[Records from a data source]
'''
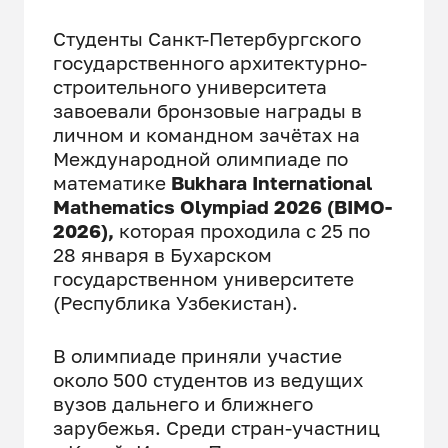
Студенты Санкт-Петербургского
государственного архитектурно-
строительного университета
завоевали бронзовые награды в
личном и командном зачётах на
Международной олимпиаде по
математике
Bukhara International
Mathematics Olympiad 2026 (BIMO-
2026)
,
которая проходила с 25 по
28 января в Бухарском
государственном университете
(Республика Узбекистан).
В олимпиаде приняли участие
около 500 студентов из ведущих
вузов дальнего и ближнего
зарубежья. Среди стран-участниц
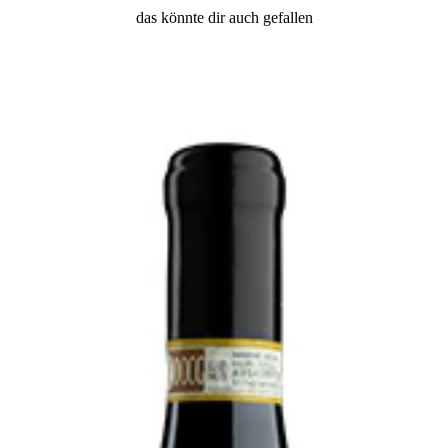
das könnte dir auch gefallen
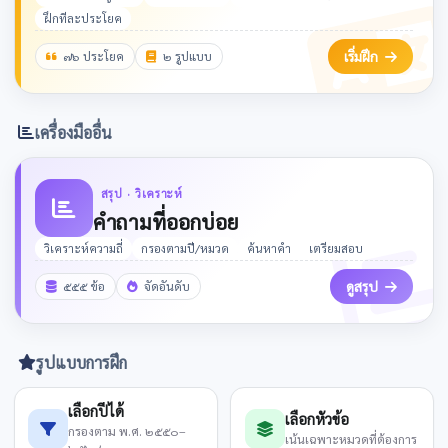
ฝึกทีละประโยค
เริ่มฝึก
๗๖ ประโยค
๒ รูปแบบ
เครื่องมืออื่น
สรุป · วิเคราะห์
คำถามที่ออกบ่อย
วิเคราะห์ความถี่
กรองตามปี/หมวด
ค้นหาคำ
เตรียมสอบ
ดูสรุป
๕๕๕ ข้อ
จัดอันดับ
รูปแบบการฝึก
เลือกปีได้
เลือกหัวข้อ
กรองตาม พ.ศ. ๒๕๕๐–
เน้นเฉพาะหมวดที่ต้องการ
๒๕๖๘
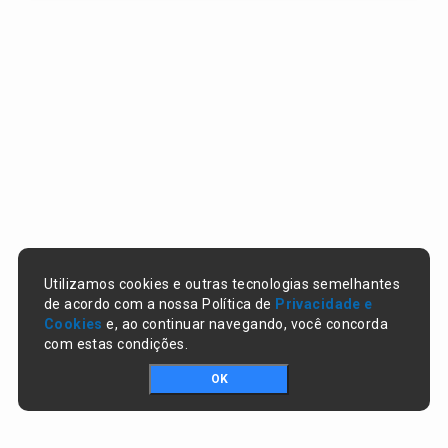
Utilizamos cookies e outras tecnologias semelhantes
de acordo com a nossa Política de
Privacidade e
Cookies
e, ao continuar navegando, você concorda
com estas condições.
OK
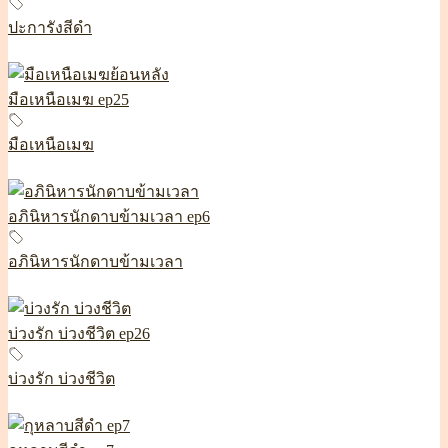
ปะการังสีดำ
มือเหนือเมฆ ep25
มือเหนือเมฆ
อภินิหารนักดาบข้ามเวลา ep6
อภินิหารนักดาบข้ามเวลา
บ่วงรัก บ่วงชีวิต ep26
บ่วงรัก บ่วงชีวิต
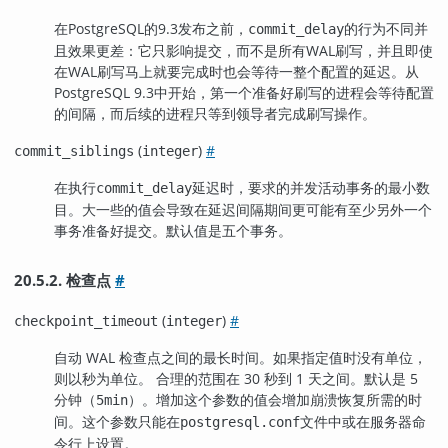
在
PostgreSQL
的9.3发布之前，
的行为不同并
commit_delay
且效果更差：它只影响提交，而不是所有WAL刷写，并且即使
在WAL刷写马上就要完成时也会等待一整个配置的延迟。从
PostgreSQL
9.3中开始，第一个准备好刷写的进程会等待配置
的间隔，而后续的进程只等到领导者完成刷写操作。
(
)
#
commit_siblings
integer
在执行
延迟时，要求的并发活动事务的最小数
commit_delay
目。大一些的值会导致在延迟间隔期间更可能有至少另外一个
事务准备好提交。默认值是五个事务。
20.5.2. 检查点
#
(
)
#
checkpoint_timeout
integer
自动 WAL 检查点之间的最长时间。如果指定值时没有单位，
则以秒为单位。 合理的范围在 30 秒到 1 天之间。默认是 5
分钟（
）。增加这个参数的值会增加崩溃恢复所需的时
5min
间。这个参数只能在
文件中或在服务器命
postgresql.conf
令行上设置。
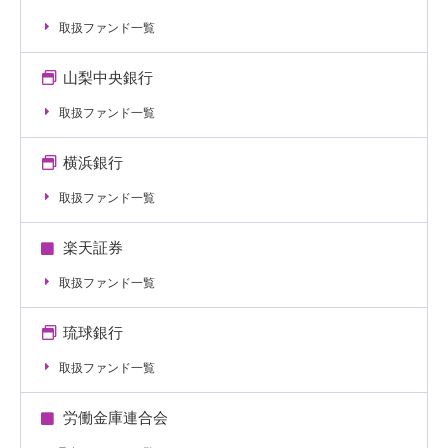
取扱ファンド一覧
山梨中央銀行
取扱ファンド一覧
横浜銀行
取扱ファンド一覧
楽天証券
取扱ファンド一覧
琉球銀行
取扱ファンド一覧
労働金庫連合会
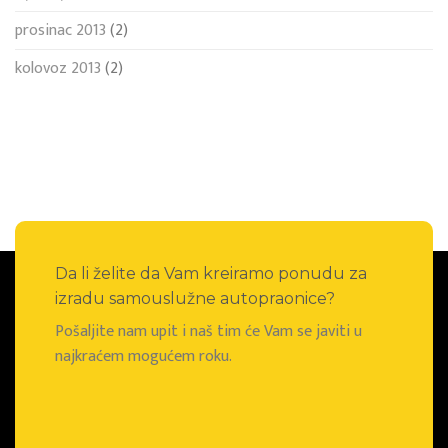
prosinac 2013
(2)
kolovoz 2013
(2)
Da li želite da Vam kreiramo ponudu za
izradu samouslužne autopraonice?
Pošaljite nam upit i naš tim će Vam se javiti u
najkraćem mogućem roku.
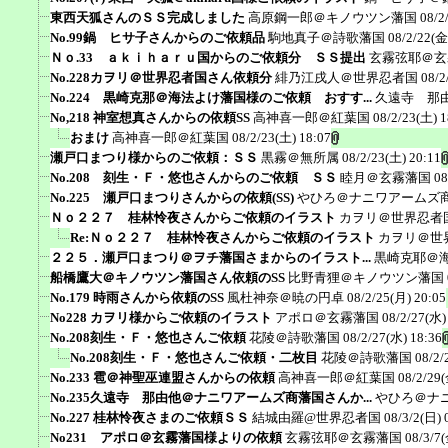
東西天狐さんのＳＳ完成しました
高原鋼一郎＠キノウツン藩国
08/2
No.99鍋 ヒサ子さんからのご依頼品
駒地真子＠詩歌藩国
08/2/22(金
Ｎｏ.33 ａｋｉｈａｒｕ国からのご依頼分 ＳＳ提出
玄霧弦耶＠玄
No.228カヲリ＠世界忍者国さん依頼分
緋乃江戌人＠世界忍者国
08/2
No.224 黒崎克那＠海法よけ藩国様のご依頼 おすす...
久遠寺 那
No,218 神室想真さんからの依頼SS
高神喜一郎＠紅葉国
08/2/23(土) 1
おまけ
高神喜一郎＠紅葉国
08/2/23(土) 18:07
瀬戸口まつり様からのご依頼：ＳＳ
黒霧＠無所属
08/2/23(土) 20:11
No.208 刻生・Ｆ・悠也さんからのご依頼 ＳＳ
睦月＠玄霧藩国
08
No.225 瀬戸口まつりさんからの依頼(SS)
やひろ＠ナニワアームズ
Ｎｏ２２７ 桂林怜夜さんからご依頼のイラスト
カヲリ＠世界忍者
Re:Ｎｏ２２７ 桂林怜夜さんからご依頼のイラスト
カヲリ＠世
２２５．瀬戸口まつり＠ヲチ藩国さまからのイラスト...
黒崎克耶＠
船橋鷹大＠キノウツン藩国さん依頼のSS
比野青狸＠キノウツン藩国
No.179 時雨さんから依頼のSS
風杜神奈＠暁の円卓
08/2/25(月) 20:05
No228 カヲリ様からご依頼のイラスト
アポロ＠玄霧藩国
08/2/27(水)
No.208刻生・Ｆ・悠也さんご依頼
花陵＠詩歌藩国
08/2/27(水) 18:36
No.208刻生・Ｆ・悠也さんご依頼・二枚目
花陵＠詩歌藩国
08/2/
No.233 雹＠神聖巫連盟さんからの依頼
高神喜一郎＠紅葉国
08/2/29(
No.235久遠寺 那由他＠ナニワアームズ商藩国さんか...
やひろ＠ナ
No.227 桂林怜夜さまのご依頼ＳＳ
結城由羅@世界忍者国
08/3/2(日) 
No231 アポロ＠玄霧藩国様よりの依頼
玄霧弦耶＠玄霧藩国
08/3/7(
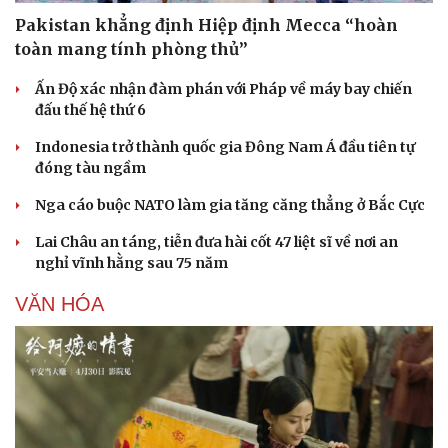
Pakistan khẳng định Hiệp định Mecca “hoàn
toàn mang tính phòng thủ”
Doanh nghiệp
Công nghệ
Ấn Độ xác nhận đàm phán với Pháp về máy bay chiến
Thông tin doanh nghiệp
Sành điệu
đấu thế hệ thứ 6
Doanh nghiệp 24h
Tin Công nghệ
Doanh nhân
Trải nghiệm
Indonesia trở thành quốc gia Đông Nam Á đầu tiên tự
Vì cộng đồng
Chuyển đổi số
đóng tàu ngầm
Nga cáo buộc NATO làm gia tăng căng thẳng ở Bắc Cực
Lai Châu an táng, tiễn đưa hài cốt 47 liệt sĩ về nơi an
nghỉ vĩnh hằng sau 75 năm
VĂN HÓA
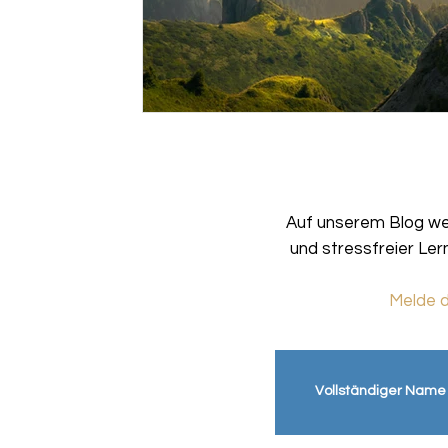
Auf unserem Blog we
und stressfreier Ler
Melde d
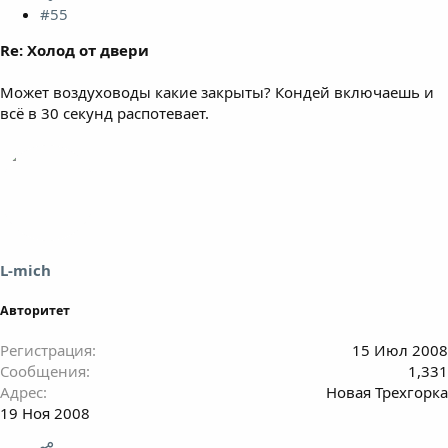
#55
Re: Холод от двери
Может воздуховоды какие закрыты? Кондей включаешь и
всё в 30 секунд распотевает.
L-mich
Авторитет
Регистрация
15 Июл 2008
Сообщения
1,331
Адрес
Новая Трехгорка
19 Ноя 2008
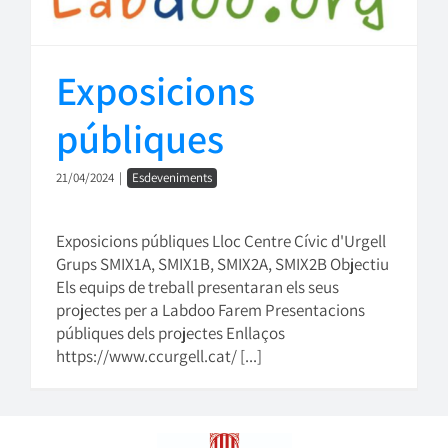
Exposicions
públiques
21/04/2024
|
Esdeveniments
Exposicions públiques Lloc Centre Cívic d'Urgell
Grups SMIX1A, SMIX1B, SMIX2A, SMIX2B Objectiu
Els equips de treball presentaran els seus
projectes per a Labdoo Farem Presentacions
públiques dels projectes Enllaços
https://www.ccurgell.cat/ [...]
'''
» **ACTION ITEM**: Above are the records; copy exactly the lines from the one with "No228 カヲリ様からご依頼のイラスト" through the one with "públiques dels projectes Enllaços", including both, and nothing more. Leave out pictures.

» **EXERCISE OUTPUT**:
No228 カヲリ様からご依頼のイラスト
アポロ＠玄霧藩国
08/2/27(水)
No.208刻生・Ｆ・悠也さんご依頼
花陵＠詩歌藩国
08/2/27(水) 18:36
No.208刻生・Ｆ・悠也さんご依頼・二枚目
花陵＠詩歌藩国
08/2/
No.233 雹＠神聖巫連盟さんからの依頼
高神喜一郎＠紅葉国
08/2/29(
No.235久遠寺 那由他＠ナニワアームズ商藩国さんか...
やひろ＠ナ
No.227 桂林怜夜さまのご依頼ＳＳ
結城由羅@世界忍者国
08/3/2(日) 
No231 アポロ＠玄霧藩国様よりの依頼
玄霧弦耶＠玄霧藩国
08/3/7(
Pakistan khẳng định Hiệp định Mecca “hoàn
toàn mang tính phòng thủ”
Doanh nghiệp
Công nghệ
Ấn Độ xác nhận đàm phán với Pháp về máy bay chiến
Thông tin doanh nghiệp
Sành điệu
đấu thế hệ thứ 6
Doanh nghiệp 24h
Tin Công nghệ
Doanh nhân
Trải nghiệm
Indonesia trở thành quốc gia Đông Nam Á đầu tiên tự
Vì cộng đồng
Chuyển đổi số
đóng tàu ngầm
Nga cáo buộc NATO làm gia tăng căng thẳng ở Bắc Cực
Lai Châu an táng, tiễn đưa hài cốt 47 liệt sĩ về nơi an
nghỉ vĩnh hằng sau 75 năm
VĂN HÓA
Auf unserem Blog we
und stressfreier Ler
Melde d
#55
Re: Холод от двери
Может воздуховоды какие закрыты? Кондей включаешь и
всё в 30 секунд распотевает.
L-mich
Авторитет
Регистрация
15 Июл 2008
Сообщения
1,331
Адрес
Новая Трехгорка
19 Ноя 2008
Exposicions
públiques
21/04/2024
|
Esdeveniments
Exposicions públiques Lloc Centre Cívic d'Urgell
Grups SMIX1A, SMIX1B, SMIX2A, SMIX2B Objectiu
Els equips de treball presentaran els seus
projectes per a Labdoo Farem Presentacions
públiques dels projectes Enllaços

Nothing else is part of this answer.